Dienstag Abend am Meer

Das Kalenderblatt zum 01. Juli
„Dienstag Abend am Meer“
„Tuesday evening on the beach“
„Martes de la tarde al mar“

Acryl und Acrylpaste auf Aquarellbütten ca 15 x 21 cm

Es war einer dieser Dienstagabende, die niemand im Kalender markiert und die sich dennoch für immer ins Gedächtnis schreiben. Das Meer hatte aufgehört, laut zu sein. Es sprach nur noch in langen Atemzügen, die den Strand streiften, als wollten sie die letzten Geschichten des Tages einsammeln, bevor die Nacht sie verschluckte.

Ein alter Mann saß auf einem flachen Stein und blickte auf den Horizont. Er war nicht gekommen, um etwas zu suchen. Er war gekommen, um endlich aufzuhören zu suchen. Jahrzehntelang hatte er Pläne geschmiedet, Wege verfolgt, Ziele erreicht und wieder verworfen. Immer war da die Vorstellung gewesen, dass hinter der nächsten Kurve das eigentliche Leben beginne. Ein bemerkenswert menschlicher Irrtum.

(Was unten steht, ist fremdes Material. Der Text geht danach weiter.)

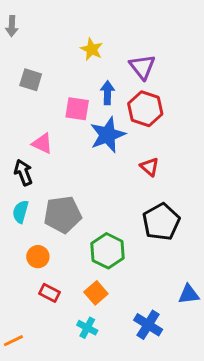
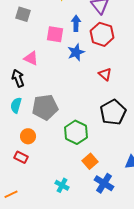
blue star: (108, 135) -> (76, 52), size x0.7
red rectangle: (50, 293) -> (21, 157), moved
orange square: (96, 293) -> (90, 161), moved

Das Leben besitzt die hartnäckige Angewohnheit, genau dort stattzzufinden, wo man gerade sitzt.

Über ihm glühte der Himmel in Schichten aus Gold, Kupfer und tiefem Purpur, als hätte der Abend beschlossen, seine Farben nicht sparsam zu verwenden. Unter diesem Feuer lag das Meer erstaunlich ruhig. Dunkle Inseln zeichneten sich am Horizont ab, wie Erinnerungen, die zwar verblassen, aber niemals ganz verschwinden.

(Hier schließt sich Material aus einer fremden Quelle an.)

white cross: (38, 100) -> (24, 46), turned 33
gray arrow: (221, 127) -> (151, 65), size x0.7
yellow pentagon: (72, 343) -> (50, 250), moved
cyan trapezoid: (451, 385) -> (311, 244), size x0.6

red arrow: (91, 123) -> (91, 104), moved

Der Mann lächelte plötzlich. Nicht, weil etwas Außergewöhnliches geschah. Sondern weil endlich nichts mehr geschehen musste. Die Wellen verlangten keinen Erfolg. Der Wind stellte keine Fragen. Selbst die untergehende Sonne schien ihm zuzuflüstern, dass jeder Tag nur deshalb schön enden könne, weil er den Mut habe, zu Ende zu gehen.

Er nahm einen kleinen Stein, hielt ihn einen Moment in der Hand und warf ihn ins Wasser. Die Kreise breiteten sich aus, verschwanden wieder und hinterließen nichts Sichtbares. Doch genau darin lag ihre Wahrheit. Nicht alles, was Wirkung entfaltet, hinterlässt eine Spur, die man sehen kann. Manche Veränderungen geschehen lautlos, tief unter der Oberfläche, dort, wo kein Blick mehr hinreicht.

Als die ersten Schatten länger wurden, erhob er sich langsam. Der Himmel war noch immer hell, doch das Licht hatte seinen Charakter verändert. Es kämpfte nicht mehr gegen die Dunkelheit. Es übergab ihr würdevoll den Raum.

Auf dem Heimweg drehte er sich ein letztes Mal um. Das Meer lag da wie ein offenes Versprechen. Nicht für morgen. Nicht für irgendwann. Für diesen einen Dienstagabend, der ihm mehr über das Leben erzählt hatte als viele laute Jahre zuvor.

Vielleicht ist das die eigentliche Kunst des Lebens: nicht jeden Sonnenuntergang festhalten zu wollen, sondern sich von ihm verwandeln zu lassen. Denn zwischen Himmel und Meer entsteht manchmal jener stille Augenblick, in dem die Welt nichts von uns verlangt und wir zum ersten Mal erkennen, dass genau das genügt.